Trombonist Roger Marks has been a fixture in the British trad/swing scene since at least the late 1970s when he worked with cornetist Rod Mason’s hot band. He began leading his own albums in the late 1980s. While he recorded a duet album with pianist Craig Milverton in the 1990s and made three albums with his Mainstreamers (a trumpetless quintet), most of his recordings have had a fairly conventional instrumentation.
Higher Ground is a bit different for it features Marks as part of a quartet that does not include trumpet, piano, or drums. He teams up with clarinetist Pete Allen, banjoist Pete Sumner, and Dave Holdsworth on sousaphone, an unusual group of instrumentalists that manages to sound very much like a full band. Marks and Allen blend together well, Sumner and Holdsworth are so steady that one does not miss the other instruments, and this is a group that can often get quite heated.

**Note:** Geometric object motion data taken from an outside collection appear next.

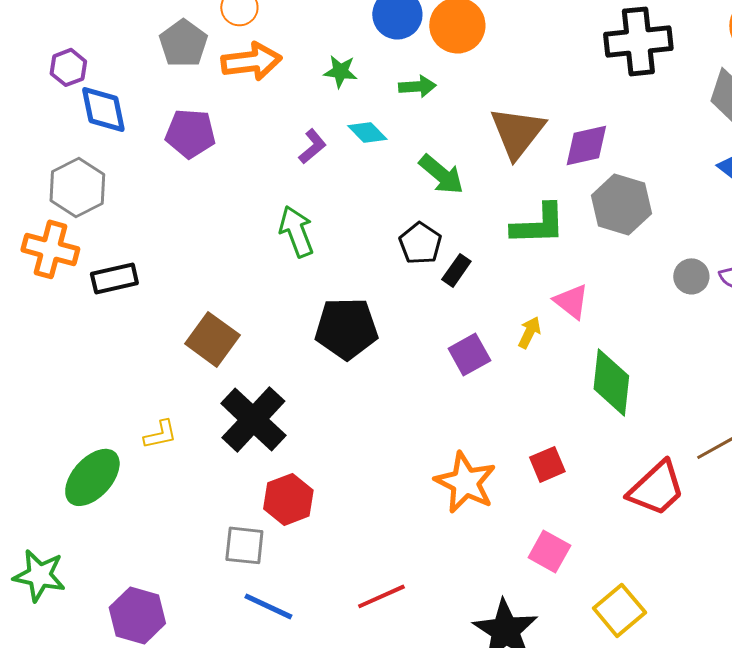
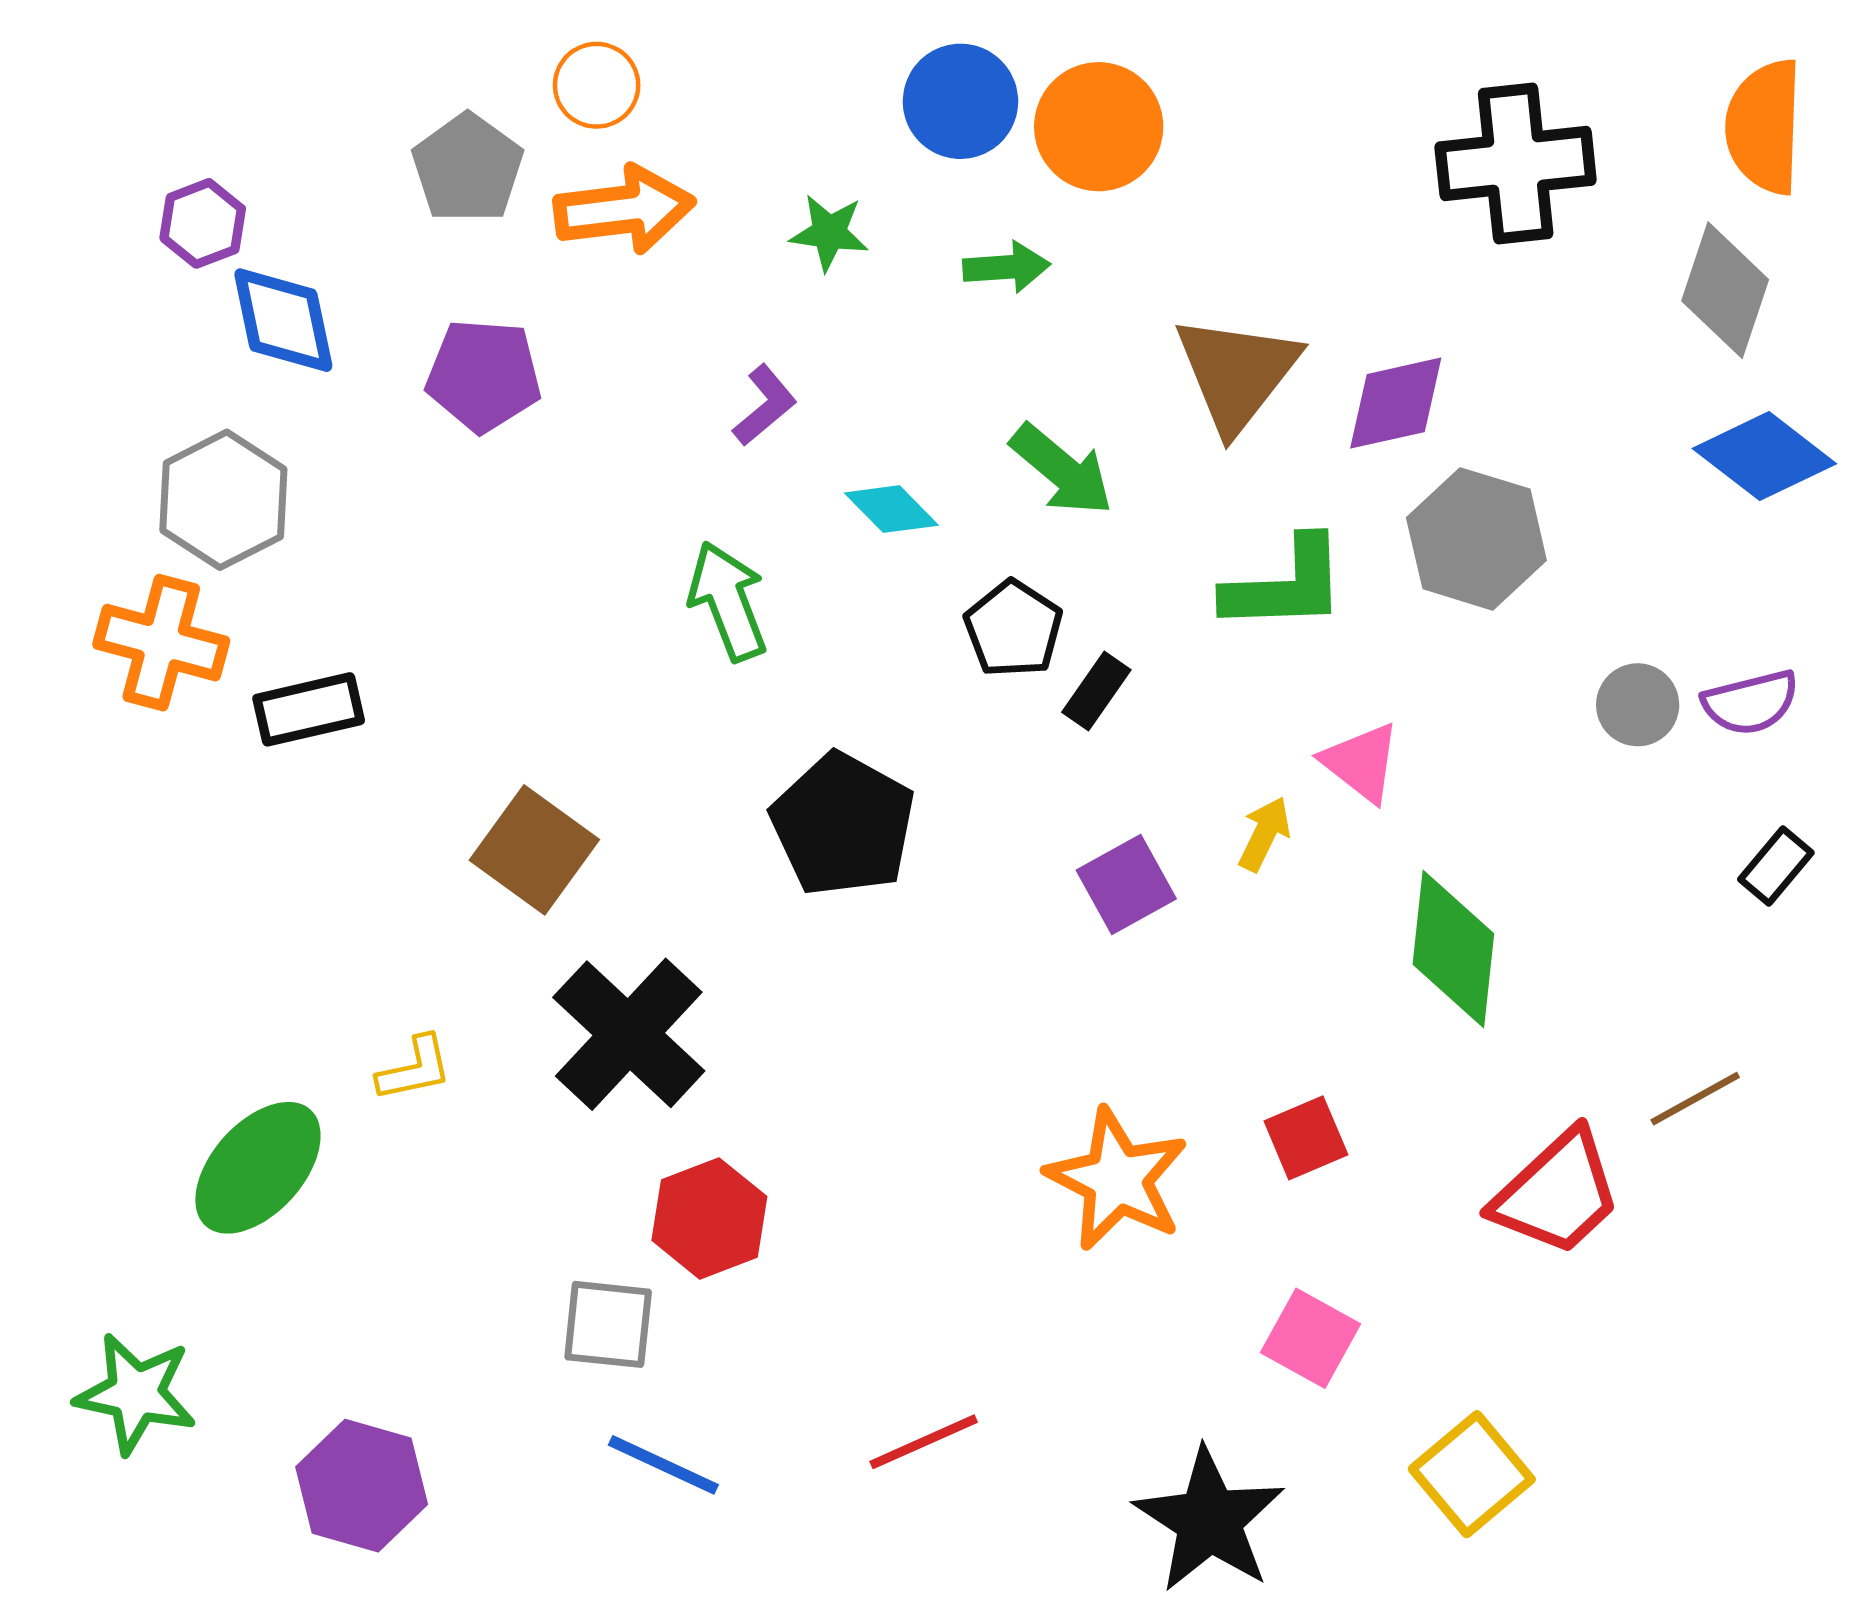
cyan diamond: (367, 132) -> (891, 509), moved
black pentagon: (346, 328) -> (843, 825), turned 30

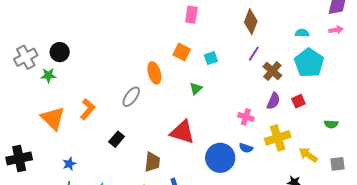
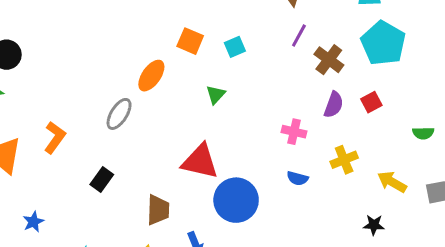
orange ellipse: (154, 73) -> (151, 76), turned 55
yellow cross: (278, 138) -> (344, 160), size x0.7
blue circle: (220, 158) -> (236, 200), moved

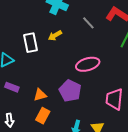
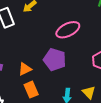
orange rectangle: (43, 116) -> (31, 90), turned -42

Among the more off-beat songs that the band swings are “Lady Of Spain” (fortunately no accordion is in sight), “Maori Farewell,” “Star Of The Country Down,” and “Faithful Hussar” (played by Louis Armstrong in the 1950s and given lyrics by Sumner). Some of the other more memorable performances include “My Old Kentucky Home,” “Streets Of The City” (which has Allen switching to baritone and Holdsworth heard on trumpet), and “White Cliffs Of Dover.” It all works quite well with each of the musicians displaying flexibility, an individual musical personality, and the ability to build up solos and ensembles. The Brass Farthings are well worth discovering.